Australian infectious disease physician

Tania Sorrell (born 6 March 1947) is an Australian infectious disease physician. She is a Professor and Director of the Marie Bashir Institute for Infectious Diseases and Biosecurity at the University of Sydney. She serves as Chair of the National Health and Medical Research Council Research Translation Faculty Steering Group on New and Emerging Health Threats. She is interested in the diagnosis, prevention and treatment of infectious diseases.

== Early life and education ==
Sorrell studied medicine at the University of Adelaide. She earned her undergraduate and graduate degrees in Adelaide, where she studied anticonvulsant drugs in immunosuppression. She moved to the University of California, first supported by a Fulbright-Hays award and then as a postdoctoral fellow.

== Research and career ==
Sorrell studies the pathogenesis of invasive fungal infections, drug discovery and translational research. She joined the faculty at the University of Sydney in 1985. She has focused her career on the fungi Cryptococcus. She has studied the virulence determinants in Cryptococcus neoformans in an effort to identify novel treatments and rapid diagnostics tests. These treatments include new classes of antifungals. She has designed a novel PCR platform for the rapid screening of DNA and RNA from up to 70 micro-organisms at the same time, which can speed up clinical diagnostics. Beyond Cryptococcus, Sorrell is interested in the emergence of resistant microorganisms.
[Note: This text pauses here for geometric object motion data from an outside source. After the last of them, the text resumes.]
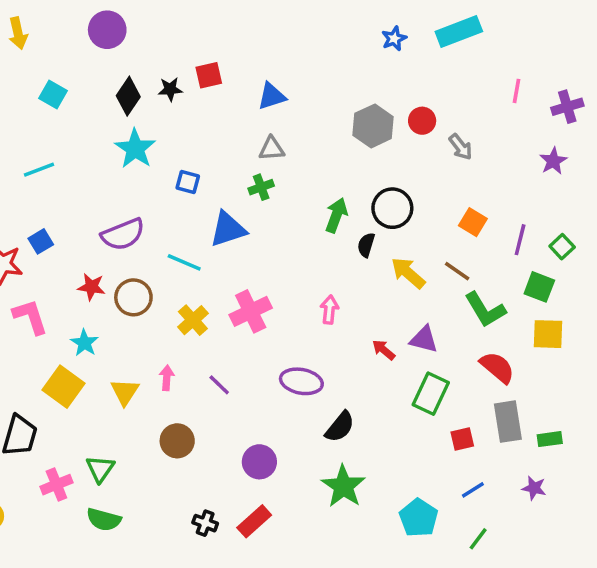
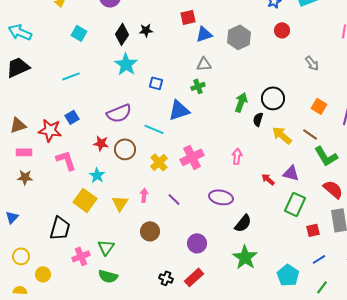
red square: (209, 75) -> (188, 17), moved
red circle: (422, 121) -> (282, 30), moved
gray hexagon: (373, 126) -> (239, 37), moved

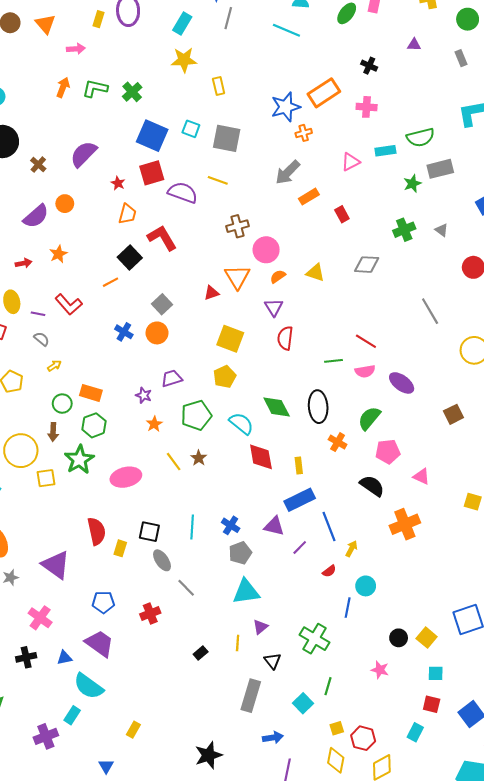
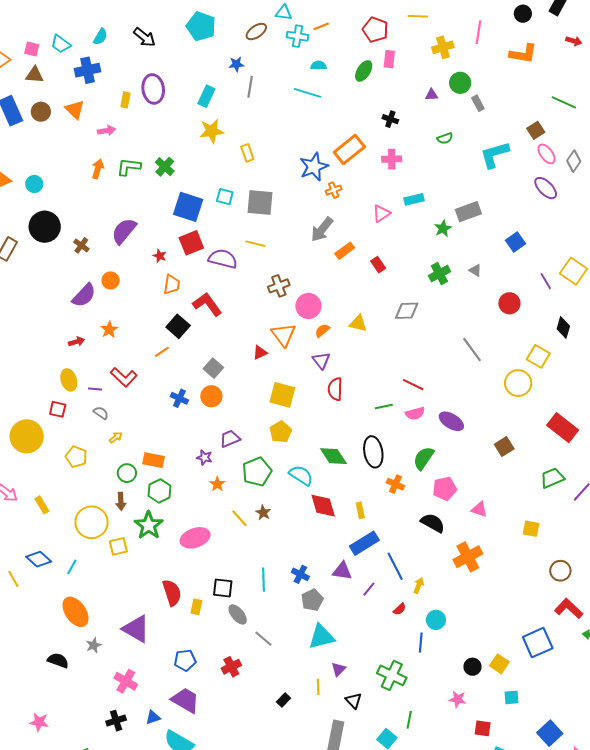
green circle: (468, 19) -> (460, 83), moved
green semicircle: (421, 137) -> (445, 138), moved, size x0.6
red square: (432, 704) -> (483, 728), moved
Sorrell helped to establish the University of Sydney's Marie Bashir Institute for Infectious Diseases and Biosecurity.

== Awards and honours ==
Sorrell served as President of the Australasian Society for Infectious Diseases in 1989. She is senior advisor for the Global Action Fund for Fungal Infections. She was awarded a Member of the Order of Australia in 2014. She is a Fellow of the Australian Academy of Health and Medical Sciences.